(KXAN) — As debate over whether countries and airlines can or will require proof of vaccination for travelers — or “vaccine passports,” as they’re being called — many online are pointing out that such documents already exist.
Thankfully, while “yellow fever” trended on Twitter on Monday afternoon, it wasn’t due to a new outbreak. Many users explained that much of international travel already requires vaccinations — including for yellow fever.
The conversation was partly sparked by a tweet by TV health personality Dr. Drew, who said, in part: “These vaccine passports segregate people and strip them of their freedom to travel internationally.”
The “passport” to prove yellow fever vaccination is technically called a certificate of vaccination or prophylaxis (ICVP), according to Frommers. It’s been around since 1959 and is commonly referred to as a “Carte Jaune,” or “Yellow Card.”
The certificate is required to be shown at border crossings, especially when travelers are coming from places where yellow fever is common.
Travelers out of South America, Africa, India and Asia all likely have to show their ICVPs, Frommers says.
Arguments in favor of “vaccine passports” include ensuring travel safety and helping encourage travel to skittish customers. Arguments against include violations of privacy and of personal freedom.
But some countries are already requiring such documentation, including Israel, which requires a “green passport” — to verify that someone has been vaccinated and/or recovered from COVID-19.
A similar idea is expected to launch soon in Denmark.
Here in the U.S., however, the debate over personal liberty and responsibility surrounds the concept, with Florida Governor Ron DeSantis signing an executive order banning “vaccine passports” just last week.
The Republican DeSantis condemned their use, saying: “It’s completely unacceptable for either the government or the private sector to impose upon you the requirement that you show proof of vaccine to just simply be able to participate in normal society.”
Meanwhile, the Biden administration has so far said it won’t move to mandate the use of a vaccine passport.
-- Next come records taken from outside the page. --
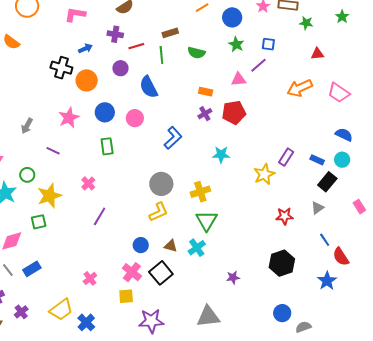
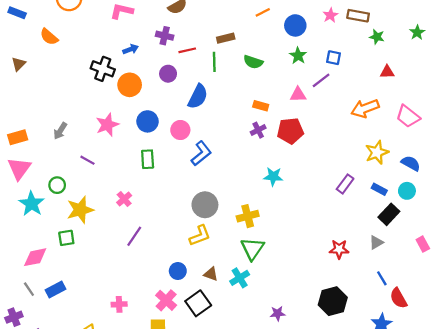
blue semicircle: (149, 87) -> (198, 97), turned -130
blue L-shape: (173, 138) -> (201, 153), moved
yellow star: (264, 174) -> (377, 152), moved
pink cross: (90, 278) -> (119, 304), turned 32

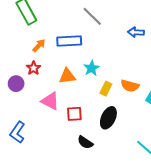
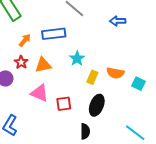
orange triangle: (67, 76) -> (43, 65), moved
black semicircle: (85, 142) -> (85, 131), moved, turned -119

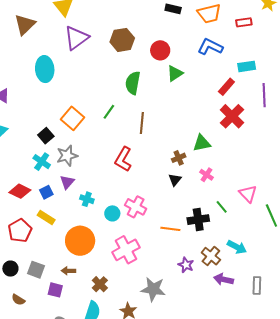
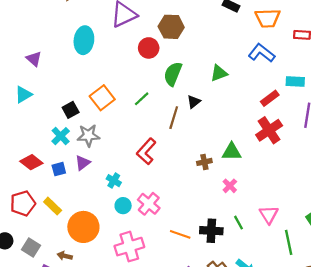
red circle: (160, 50) -> (149, 48), moved
black triangle: (175, 180) -> (194, 102), moved
cyan cross: (87, 199) -> (114, 181), moved
yellow rectangle: (46, 218) -> (53, 206), moved

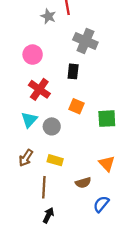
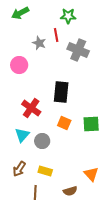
gray cross: (85, 41) -> (78, 50), moved
pink circle: (33, 55) -> (19, 65), moved
black rectangle: (73, 71) -> (61, 92), size x1.5
green square: (107, 119) -> (91, 124), moved

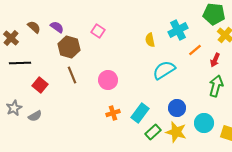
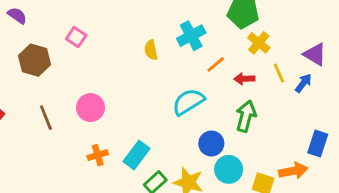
purple semicircle: (57, 27) -> (17, 16), moved
red arrow: (215, 60) -> (244, 79), turned 64
cyan semicircle: (164, 70) -> (188, 102), moved
brown line: (72, 75) -> (46, 118), moved
blue circle: (177, 108) -> (211, 144), moved

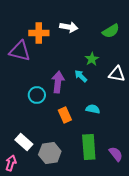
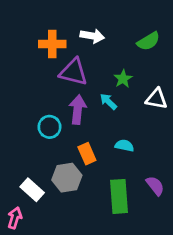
purple triangle: (20, 51) -> (74, 72), moved
gray hexagon: (50, 153) -> (67, 178), moved
purple semicircle: (116, 154) -> (155, 186), moved

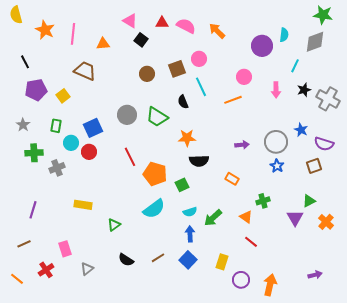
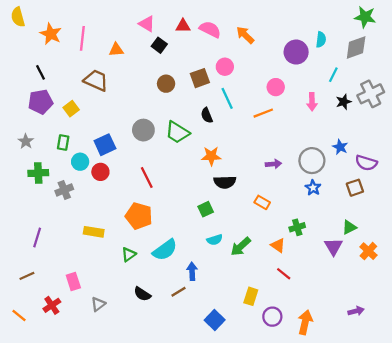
black line: (25, 62) -> (41, 72), moved
gray cross: (328, 99) -> (371, 94), moved, turned 35
orange pentagon: (155, 174) -> (139, 216), moved
cyan semicircle: (154, 209) -> (165, 250), moved
blue arrow: (190, 234) -> (192, 271), moved
blue square: (188, 260) -> (215, 320), moved

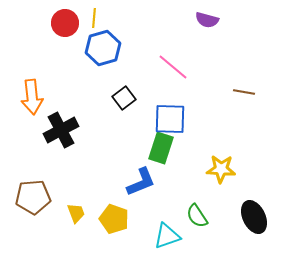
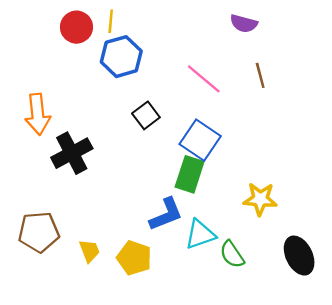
brown line: (244, 92) -> (260, 75), moved, turned 65
blue square: (170, 119) -> (200, 140), turned 32
cyan triangle: (167, 236) -> (200, 234), moved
“It’s not the role of the government to hold that data and to do that,” Andy Slavitt, a White House virus-response adviser said. “It needs to be private, the data should be secure, the access to it should be free, it should be available both digitally and in paper and in multiple languages.”
Additional concerns around passports include worries about equity: wealthier people in wealthier nations typically have more access to vaccinations. Requiring a health passport could limit lower income individuals and communities of color from necessary travel, some say.